What is expected:
The entries are to be returned exactly, with images left out.

Page-level text extractions:

==========

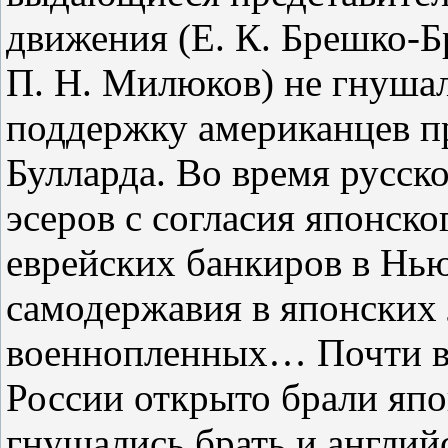
движения (Е. К. Брешко‑Б
П. Н. Милюков) не гнуша
поддержку американцев п
Булларда. Во время русск
эсеров с согласия японско
еврейских банкиров в Нь
самодержавия в японских 
военнопленных… Почти в
России открыто брали япо
гнушались брать и английс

==========

Answer box:
движения (Е. К. Брешко‑Б
П. Н. Милюков) не гнуша
поддержку американцев п
Булларда. Во время русск
эсеров с согласия японско
еврейских банкиров в Нь
самодержавия в японских 
военнопленных… Почти в
России открыто брали япо
гнушались брать и английс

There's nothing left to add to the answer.